*** Data for this exercise

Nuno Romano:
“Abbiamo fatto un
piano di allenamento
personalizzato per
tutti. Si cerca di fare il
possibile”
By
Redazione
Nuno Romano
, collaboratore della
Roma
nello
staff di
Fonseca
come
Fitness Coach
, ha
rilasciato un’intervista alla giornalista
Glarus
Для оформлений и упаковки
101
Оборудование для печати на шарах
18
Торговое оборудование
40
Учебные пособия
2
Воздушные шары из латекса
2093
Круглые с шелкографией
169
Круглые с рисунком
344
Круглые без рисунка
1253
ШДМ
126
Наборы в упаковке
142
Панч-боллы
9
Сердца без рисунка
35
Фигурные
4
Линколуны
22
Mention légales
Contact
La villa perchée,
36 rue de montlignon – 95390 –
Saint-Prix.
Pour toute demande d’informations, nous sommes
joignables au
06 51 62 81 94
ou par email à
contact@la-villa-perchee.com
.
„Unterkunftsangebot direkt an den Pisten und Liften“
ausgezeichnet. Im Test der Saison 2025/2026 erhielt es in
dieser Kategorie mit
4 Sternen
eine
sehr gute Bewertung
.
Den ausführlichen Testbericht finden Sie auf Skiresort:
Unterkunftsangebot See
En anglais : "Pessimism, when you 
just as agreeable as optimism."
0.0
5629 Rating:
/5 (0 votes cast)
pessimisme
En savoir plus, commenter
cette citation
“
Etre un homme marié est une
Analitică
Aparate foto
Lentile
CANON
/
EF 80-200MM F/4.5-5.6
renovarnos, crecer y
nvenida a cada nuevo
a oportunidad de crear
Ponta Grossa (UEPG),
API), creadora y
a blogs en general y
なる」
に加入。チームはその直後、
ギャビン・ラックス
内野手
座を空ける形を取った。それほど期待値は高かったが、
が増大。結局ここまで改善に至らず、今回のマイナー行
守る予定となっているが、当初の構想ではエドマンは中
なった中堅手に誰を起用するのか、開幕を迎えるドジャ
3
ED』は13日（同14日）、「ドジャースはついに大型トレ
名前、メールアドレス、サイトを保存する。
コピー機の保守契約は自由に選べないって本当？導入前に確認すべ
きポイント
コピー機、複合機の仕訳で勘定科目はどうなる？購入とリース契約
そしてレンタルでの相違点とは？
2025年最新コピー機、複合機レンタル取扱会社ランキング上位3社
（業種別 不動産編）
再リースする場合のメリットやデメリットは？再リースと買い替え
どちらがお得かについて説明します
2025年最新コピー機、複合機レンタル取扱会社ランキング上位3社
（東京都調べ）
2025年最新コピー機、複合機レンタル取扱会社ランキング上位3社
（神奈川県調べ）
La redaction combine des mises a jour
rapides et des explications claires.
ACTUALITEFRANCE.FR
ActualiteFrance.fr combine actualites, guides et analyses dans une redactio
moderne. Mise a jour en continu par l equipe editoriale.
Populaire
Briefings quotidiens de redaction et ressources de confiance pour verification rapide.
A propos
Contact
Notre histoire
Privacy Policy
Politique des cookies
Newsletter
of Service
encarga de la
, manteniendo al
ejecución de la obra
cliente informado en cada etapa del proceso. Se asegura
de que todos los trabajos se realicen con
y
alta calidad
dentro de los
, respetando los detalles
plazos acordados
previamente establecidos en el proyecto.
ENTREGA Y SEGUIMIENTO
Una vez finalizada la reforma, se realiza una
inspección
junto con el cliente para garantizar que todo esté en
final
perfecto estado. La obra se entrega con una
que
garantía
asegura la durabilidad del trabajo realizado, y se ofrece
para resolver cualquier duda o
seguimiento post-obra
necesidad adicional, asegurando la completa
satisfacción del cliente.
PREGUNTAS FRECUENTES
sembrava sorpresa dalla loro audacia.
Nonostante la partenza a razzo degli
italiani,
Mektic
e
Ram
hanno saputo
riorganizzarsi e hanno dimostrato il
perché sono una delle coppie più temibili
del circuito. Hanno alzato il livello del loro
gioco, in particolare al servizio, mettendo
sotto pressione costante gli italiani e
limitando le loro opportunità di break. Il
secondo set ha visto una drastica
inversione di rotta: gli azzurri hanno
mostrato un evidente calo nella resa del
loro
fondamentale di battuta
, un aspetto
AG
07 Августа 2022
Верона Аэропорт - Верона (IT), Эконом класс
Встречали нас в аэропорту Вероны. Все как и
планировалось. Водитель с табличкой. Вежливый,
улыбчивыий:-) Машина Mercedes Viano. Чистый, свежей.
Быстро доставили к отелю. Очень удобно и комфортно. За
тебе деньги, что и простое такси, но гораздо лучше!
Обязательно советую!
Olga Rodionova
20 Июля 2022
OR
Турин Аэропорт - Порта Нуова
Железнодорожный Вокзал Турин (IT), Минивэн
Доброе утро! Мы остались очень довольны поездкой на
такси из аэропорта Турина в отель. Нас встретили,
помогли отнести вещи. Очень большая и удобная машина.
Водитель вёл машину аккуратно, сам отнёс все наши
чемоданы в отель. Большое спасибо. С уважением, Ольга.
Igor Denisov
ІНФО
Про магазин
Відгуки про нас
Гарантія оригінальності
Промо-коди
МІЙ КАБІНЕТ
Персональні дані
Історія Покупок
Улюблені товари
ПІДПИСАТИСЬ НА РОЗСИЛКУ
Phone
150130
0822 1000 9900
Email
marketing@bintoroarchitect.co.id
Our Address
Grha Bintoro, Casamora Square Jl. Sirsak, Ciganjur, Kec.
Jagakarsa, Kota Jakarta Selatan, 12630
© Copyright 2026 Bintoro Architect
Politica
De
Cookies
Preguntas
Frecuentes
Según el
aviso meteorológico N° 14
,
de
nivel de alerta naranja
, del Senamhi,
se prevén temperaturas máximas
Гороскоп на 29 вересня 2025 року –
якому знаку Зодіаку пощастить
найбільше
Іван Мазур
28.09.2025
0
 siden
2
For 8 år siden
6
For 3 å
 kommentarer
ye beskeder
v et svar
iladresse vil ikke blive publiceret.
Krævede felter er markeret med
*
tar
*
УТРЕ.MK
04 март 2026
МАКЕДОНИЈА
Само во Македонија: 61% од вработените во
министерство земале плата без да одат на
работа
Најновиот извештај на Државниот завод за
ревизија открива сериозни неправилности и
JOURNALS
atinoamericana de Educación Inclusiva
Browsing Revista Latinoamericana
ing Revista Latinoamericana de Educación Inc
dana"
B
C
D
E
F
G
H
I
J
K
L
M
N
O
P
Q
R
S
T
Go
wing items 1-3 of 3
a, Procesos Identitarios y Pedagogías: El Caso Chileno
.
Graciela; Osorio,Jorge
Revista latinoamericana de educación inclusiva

******

## Problem to solve
The expected output is one number: how many lines of the data above hold the string "villa".

## Exercise answer
2